PAM: Wow. Yeah. I can imagine that being quite a shift, because that is definitely a new approach for, I would imagine, most of the students, right?
ERIKA: Yes. Definitely.
PAM: Yeah.
I’m curious whether there has been a time, I suspect there has been a time when one of your kids, their interests and the things that they’re into has stretched your comfort zone. So, I just thought maybe we could walk through one of those times so that people can get an idea of how you approached it.
ERIKA: Yeah. I mean, I do trust that my kids know themselves so much better than I do, so I have never had a desire to quash their interests necessarily, but I will say that their interests are definitely not my interests. And so, it takes intention to stay engaged with them and to find ways to support them when it’s just not at all my thing.

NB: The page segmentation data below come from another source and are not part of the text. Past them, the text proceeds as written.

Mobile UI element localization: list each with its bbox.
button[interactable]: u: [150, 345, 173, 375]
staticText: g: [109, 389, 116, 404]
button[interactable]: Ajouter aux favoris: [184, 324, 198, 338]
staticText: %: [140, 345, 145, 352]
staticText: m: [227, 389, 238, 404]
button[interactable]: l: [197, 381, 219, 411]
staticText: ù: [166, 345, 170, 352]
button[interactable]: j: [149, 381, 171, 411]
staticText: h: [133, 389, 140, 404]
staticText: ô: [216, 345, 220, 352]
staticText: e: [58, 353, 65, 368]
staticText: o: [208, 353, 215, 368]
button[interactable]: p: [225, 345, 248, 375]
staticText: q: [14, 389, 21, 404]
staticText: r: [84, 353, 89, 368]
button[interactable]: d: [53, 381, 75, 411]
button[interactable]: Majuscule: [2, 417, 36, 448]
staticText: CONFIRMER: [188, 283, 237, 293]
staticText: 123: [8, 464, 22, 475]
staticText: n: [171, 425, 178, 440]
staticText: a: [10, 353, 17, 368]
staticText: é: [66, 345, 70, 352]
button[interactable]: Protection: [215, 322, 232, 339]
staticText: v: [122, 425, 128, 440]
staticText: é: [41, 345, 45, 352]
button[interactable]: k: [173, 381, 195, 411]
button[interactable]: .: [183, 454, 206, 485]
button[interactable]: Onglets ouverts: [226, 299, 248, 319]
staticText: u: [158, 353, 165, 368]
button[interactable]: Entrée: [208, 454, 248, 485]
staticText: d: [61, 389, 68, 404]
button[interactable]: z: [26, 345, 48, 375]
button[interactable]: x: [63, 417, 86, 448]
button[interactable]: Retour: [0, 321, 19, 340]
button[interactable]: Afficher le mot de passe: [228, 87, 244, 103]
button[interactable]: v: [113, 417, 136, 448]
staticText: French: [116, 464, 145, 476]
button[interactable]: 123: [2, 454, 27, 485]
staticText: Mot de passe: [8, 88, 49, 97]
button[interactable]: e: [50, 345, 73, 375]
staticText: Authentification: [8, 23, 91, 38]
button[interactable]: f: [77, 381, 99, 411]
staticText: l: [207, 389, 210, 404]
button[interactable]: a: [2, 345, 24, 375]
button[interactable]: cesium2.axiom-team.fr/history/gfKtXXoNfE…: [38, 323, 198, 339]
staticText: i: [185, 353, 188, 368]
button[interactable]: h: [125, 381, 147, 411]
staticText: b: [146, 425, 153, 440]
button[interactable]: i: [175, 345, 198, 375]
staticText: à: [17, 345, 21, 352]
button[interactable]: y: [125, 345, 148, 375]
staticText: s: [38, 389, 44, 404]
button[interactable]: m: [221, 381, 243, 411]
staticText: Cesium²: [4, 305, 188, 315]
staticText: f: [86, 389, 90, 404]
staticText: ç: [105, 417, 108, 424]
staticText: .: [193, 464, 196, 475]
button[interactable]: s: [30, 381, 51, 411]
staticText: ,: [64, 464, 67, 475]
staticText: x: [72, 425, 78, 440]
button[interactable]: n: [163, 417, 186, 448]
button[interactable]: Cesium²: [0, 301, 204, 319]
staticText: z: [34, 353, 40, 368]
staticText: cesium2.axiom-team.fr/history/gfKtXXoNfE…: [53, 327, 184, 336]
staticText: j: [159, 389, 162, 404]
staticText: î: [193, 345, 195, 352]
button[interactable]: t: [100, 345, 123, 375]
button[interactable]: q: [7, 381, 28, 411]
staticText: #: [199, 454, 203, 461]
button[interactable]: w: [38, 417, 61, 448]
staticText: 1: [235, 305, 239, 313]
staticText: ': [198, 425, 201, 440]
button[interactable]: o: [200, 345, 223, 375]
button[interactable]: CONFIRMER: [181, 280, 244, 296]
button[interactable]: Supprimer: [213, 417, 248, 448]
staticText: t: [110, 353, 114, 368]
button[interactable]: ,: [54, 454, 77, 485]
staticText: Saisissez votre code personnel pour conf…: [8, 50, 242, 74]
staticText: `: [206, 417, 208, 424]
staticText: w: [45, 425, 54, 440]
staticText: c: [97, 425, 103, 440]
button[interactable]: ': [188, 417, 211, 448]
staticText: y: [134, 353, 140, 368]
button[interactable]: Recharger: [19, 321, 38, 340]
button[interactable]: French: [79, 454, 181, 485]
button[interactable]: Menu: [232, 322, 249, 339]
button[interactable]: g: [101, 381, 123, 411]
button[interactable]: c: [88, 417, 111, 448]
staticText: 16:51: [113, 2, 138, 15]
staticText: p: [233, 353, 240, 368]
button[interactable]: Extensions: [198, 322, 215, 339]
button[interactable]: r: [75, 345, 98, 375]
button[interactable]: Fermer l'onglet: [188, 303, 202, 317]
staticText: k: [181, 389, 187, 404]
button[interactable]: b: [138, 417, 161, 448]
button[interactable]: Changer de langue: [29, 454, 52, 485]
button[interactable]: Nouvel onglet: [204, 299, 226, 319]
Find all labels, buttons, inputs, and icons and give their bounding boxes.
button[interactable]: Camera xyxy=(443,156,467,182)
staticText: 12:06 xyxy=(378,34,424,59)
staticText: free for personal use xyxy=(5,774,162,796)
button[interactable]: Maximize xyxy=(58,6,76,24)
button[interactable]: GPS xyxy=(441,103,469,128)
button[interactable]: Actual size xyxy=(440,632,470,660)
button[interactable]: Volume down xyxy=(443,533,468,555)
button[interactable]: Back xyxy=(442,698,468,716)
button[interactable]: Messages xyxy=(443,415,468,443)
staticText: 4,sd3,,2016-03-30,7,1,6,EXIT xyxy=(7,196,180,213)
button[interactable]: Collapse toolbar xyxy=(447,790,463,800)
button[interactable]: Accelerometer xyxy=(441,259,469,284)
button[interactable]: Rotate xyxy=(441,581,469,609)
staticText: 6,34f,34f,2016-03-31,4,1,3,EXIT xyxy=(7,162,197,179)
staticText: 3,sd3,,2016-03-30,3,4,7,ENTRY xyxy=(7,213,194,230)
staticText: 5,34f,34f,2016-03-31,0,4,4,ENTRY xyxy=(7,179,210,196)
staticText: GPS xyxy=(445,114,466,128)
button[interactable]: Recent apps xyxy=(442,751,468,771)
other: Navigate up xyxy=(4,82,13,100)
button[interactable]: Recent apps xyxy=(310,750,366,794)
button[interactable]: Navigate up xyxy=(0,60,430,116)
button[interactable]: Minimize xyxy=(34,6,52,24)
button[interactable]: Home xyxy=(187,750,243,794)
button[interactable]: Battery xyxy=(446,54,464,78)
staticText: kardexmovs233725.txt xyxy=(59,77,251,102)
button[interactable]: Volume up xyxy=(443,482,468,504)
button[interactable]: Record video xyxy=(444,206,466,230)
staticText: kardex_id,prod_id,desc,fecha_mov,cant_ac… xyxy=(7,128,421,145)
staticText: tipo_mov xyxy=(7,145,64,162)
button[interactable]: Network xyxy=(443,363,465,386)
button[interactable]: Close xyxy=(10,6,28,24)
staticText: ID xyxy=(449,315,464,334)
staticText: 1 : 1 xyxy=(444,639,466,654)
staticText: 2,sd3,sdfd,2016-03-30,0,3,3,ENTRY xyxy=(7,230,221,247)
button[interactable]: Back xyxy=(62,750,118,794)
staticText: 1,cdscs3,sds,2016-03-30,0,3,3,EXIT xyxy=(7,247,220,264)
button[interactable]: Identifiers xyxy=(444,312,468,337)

I would say that TikTok, when that first came up as a strong interest, it bothered me. It can feel like sensory overload to me to try to watch TikTok. And it just seemed like they could watch for hours. I couldn’t wrap my head around it. Like, what are you getting out of this? And I felt uncomfortable with some of the content on there. It seems really superficial or really focused on certain body types or these fashion looks and everyone’s using these filters. And it kind of feels like being a voyeur in a lot of ways. So, I just wasn’t really excited when Maya was so interested in it.
But I did stay mostly open and curious about it and have grown to see a lot of what she gets out of it. I’ve seen that they, Oliver and Maya both, they find what it is that they like within it, despite all the noise. Where for me, I was distracted by all this noise. There’s so much there. But they find these things. They’ve found craft ideas. They find experiments to try and recipes. And they find these hilarious videos that we all are laughing about and dances to learn. And they learn tips about the video games that they like. They’ve found new video games to try.
There’s just so much there. I don’t know what it is, but they are much better at navigating that, that there’s all this abundance. They aren’t overwhelmed by that. And so, I’ve seen Maya do these little Gacha Club animations that she posts. They’ve learned more about video editing and working with sound and music. And there’s just a lot of thought that goes into it. And they really do find the things that are cool to them. And for me, it still feels like a really intense and confusing format, but I appreciate it for them in a way that I didn’t before.
I think it’s also been interesting to see how they figure out their relationship with scary things, because I’m super sensitive to scary things. So, I never was really trying to stop them from diving into those types of things, but I just can’t do it myself. I get too scared. So, things like Five Nights at Freddy’s. I don’t know. I just can’t watch it, but they’re able to show me and tell me about things that they like about it without me needing to fully participate in the same way that they do.
I can listen about it. They’ll show me some pictures or screenshots. They’ll ask questions about things. And they love that I am interested in this side way. I have acquired all the plushies of those characters, which they use a lot for their pretend play. I know all the characters and understand the world.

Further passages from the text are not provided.